------ RECORDS SUPPLIED ------

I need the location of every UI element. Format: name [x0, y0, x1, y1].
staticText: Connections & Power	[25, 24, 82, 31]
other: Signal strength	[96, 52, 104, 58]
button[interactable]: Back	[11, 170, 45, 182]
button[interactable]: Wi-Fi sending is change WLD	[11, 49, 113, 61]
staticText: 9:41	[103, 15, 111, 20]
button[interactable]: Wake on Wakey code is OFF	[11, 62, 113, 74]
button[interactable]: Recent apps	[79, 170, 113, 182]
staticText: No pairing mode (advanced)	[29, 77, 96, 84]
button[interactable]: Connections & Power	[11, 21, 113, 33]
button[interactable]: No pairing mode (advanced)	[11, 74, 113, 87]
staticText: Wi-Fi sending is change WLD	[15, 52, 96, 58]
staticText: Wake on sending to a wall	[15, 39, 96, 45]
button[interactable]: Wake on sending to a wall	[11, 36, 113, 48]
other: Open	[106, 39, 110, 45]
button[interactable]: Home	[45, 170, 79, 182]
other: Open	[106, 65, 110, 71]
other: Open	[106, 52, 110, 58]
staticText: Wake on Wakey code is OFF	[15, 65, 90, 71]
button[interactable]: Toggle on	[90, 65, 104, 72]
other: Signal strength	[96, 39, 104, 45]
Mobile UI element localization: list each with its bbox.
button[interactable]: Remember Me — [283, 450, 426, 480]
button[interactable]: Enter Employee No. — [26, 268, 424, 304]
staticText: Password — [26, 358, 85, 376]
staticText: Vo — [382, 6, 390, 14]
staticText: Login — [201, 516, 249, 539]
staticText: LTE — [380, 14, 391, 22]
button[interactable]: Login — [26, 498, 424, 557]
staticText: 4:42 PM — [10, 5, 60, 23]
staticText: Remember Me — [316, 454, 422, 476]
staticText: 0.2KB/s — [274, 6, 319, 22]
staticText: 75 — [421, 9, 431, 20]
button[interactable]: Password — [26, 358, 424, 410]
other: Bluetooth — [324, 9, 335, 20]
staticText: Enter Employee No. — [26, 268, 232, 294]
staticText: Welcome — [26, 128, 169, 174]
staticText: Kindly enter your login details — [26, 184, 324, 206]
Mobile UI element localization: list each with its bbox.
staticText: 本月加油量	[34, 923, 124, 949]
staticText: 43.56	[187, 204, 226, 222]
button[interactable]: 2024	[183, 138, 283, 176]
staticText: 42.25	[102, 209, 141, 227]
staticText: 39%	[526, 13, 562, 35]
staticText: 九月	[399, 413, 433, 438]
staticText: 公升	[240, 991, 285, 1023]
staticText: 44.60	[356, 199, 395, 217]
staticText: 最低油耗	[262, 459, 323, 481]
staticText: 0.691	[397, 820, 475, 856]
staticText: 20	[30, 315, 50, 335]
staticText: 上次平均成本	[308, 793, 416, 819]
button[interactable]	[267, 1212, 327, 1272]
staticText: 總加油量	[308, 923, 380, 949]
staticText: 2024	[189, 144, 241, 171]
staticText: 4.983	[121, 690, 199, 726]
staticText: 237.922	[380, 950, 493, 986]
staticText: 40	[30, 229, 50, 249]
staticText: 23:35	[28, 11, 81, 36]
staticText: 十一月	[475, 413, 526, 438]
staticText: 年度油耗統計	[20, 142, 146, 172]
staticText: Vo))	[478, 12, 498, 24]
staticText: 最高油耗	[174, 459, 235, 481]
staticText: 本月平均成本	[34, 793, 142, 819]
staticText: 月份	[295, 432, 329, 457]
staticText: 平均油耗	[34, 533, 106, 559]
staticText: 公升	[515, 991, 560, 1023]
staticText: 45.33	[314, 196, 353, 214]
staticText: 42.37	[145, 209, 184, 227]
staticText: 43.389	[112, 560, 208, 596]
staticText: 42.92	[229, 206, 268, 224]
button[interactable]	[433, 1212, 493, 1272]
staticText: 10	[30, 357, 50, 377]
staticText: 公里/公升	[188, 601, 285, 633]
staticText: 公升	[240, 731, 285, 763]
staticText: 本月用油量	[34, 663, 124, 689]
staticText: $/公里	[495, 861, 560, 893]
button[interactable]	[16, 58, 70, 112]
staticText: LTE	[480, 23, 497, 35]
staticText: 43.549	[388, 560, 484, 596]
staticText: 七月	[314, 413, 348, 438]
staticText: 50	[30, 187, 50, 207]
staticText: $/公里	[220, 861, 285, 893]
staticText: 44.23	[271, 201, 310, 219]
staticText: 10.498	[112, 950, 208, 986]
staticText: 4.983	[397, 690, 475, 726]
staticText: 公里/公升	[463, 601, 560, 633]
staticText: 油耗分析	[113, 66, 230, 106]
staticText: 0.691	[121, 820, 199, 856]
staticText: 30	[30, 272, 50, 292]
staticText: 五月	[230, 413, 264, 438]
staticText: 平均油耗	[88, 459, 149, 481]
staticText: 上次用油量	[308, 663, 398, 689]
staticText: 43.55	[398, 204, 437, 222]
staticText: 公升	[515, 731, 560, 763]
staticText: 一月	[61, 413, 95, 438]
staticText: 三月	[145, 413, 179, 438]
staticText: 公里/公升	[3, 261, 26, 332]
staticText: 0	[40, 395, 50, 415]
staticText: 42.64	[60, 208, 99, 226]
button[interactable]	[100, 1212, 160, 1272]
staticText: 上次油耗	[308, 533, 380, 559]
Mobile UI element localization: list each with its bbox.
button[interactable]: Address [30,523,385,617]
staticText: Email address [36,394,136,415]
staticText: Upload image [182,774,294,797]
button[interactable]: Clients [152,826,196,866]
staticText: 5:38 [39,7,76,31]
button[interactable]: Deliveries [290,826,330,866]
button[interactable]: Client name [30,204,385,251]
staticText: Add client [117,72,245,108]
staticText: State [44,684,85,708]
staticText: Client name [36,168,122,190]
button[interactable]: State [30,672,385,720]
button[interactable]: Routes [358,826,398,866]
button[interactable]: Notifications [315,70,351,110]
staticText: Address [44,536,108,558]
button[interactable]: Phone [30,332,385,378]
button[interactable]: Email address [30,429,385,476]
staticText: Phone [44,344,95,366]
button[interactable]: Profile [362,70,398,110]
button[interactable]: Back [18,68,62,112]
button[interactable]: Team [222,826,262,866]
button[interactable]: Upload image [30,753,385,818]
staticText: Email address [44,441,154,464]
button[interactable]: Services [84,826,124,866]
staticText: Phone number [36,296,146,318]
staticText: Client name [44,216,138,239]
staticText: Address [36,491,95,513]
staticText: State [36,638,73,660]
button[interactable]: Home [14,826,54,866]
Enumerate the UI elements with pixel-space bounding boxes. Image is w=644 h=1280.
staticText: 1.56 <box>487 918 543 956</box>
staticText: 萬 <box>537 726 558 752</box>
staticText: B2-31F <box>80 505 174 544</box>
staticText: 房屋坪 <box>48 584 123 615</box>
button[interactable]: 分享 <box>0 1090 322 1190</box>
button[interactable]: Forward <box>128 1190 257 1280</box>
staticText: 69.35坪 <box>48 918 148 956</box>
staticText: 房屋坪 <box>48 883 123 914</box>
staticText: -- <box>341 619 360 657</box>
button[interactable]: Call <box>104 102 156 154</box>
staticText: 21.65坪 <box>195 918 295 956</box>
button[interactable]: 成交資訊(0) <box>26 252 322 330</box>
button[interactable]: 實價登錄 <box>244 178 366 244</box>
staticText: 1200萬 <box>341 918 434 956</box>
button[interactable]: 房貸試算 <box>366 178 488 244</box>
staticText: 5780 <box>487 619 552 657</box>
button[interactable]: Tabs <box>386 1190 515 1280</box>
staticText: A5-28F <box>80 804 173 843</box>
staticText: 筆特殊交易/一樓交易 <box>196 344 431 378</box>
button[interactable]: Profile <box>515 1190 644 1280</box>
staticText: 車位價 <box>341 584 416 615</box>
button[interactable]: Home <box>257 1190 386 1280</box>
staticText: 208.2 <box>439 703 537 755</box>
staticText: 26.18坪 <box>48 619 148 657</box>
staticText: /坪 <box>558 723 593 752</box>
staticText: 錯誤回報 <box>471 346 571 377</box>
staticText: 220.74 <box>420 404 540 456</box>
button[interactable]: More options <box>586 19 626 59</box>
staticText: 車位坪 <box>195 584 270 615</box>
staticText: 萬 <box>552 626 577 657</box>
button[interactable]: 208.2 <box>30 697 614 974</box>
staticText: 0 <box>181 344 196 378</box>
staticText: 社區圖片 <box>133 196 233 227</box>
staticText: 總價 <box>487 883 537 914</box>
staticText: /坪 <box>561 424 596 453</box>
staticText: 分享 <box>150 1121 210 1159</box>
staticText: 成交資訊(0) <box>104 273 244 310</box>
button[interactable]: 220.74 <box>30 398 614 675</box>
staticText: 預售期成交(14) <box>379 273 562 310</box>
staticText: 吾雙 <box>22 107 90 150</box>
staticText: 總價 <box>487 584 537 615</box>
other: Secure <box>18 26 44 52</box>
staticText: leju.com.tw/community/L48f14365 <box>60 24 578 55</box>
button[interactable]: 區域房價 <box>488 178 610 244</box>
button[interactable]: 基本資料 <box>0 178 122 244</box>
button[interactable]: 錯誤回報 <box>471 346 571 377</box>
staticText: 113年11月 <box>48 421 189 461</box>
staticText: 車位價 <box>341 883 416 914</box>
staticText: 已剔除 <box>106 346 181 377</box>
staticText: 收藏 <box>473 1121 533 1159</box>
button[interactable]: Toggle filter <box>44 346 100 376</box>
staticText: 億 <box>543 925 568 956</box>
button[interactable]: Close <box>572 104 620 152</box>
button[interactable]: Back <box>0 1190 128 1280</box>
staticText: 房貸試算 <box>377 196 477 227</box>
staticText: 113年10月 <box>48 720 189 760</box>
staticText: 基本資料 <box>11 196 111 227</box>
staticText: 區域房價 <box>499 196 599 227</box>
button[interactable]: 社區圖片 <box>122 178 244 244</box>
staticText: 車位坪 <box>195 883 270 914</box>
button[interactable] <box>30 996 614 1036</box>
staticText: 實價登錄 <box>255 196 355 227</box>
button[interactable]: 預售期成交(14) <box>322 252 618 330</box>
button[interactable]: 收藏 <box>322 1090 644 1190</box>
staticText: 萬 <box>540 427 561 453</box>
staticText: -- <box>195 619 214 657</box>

------

_REQUIRED WORK_
The expected output is each line of the records above that includes the word "成交資訊".

_WRITTEN RESPONSE_
button[interactable]: 成交資訊(0) <box>26 252 322 330</box>
staticText: 成交資訊(0) <box>104 273 244 310</box>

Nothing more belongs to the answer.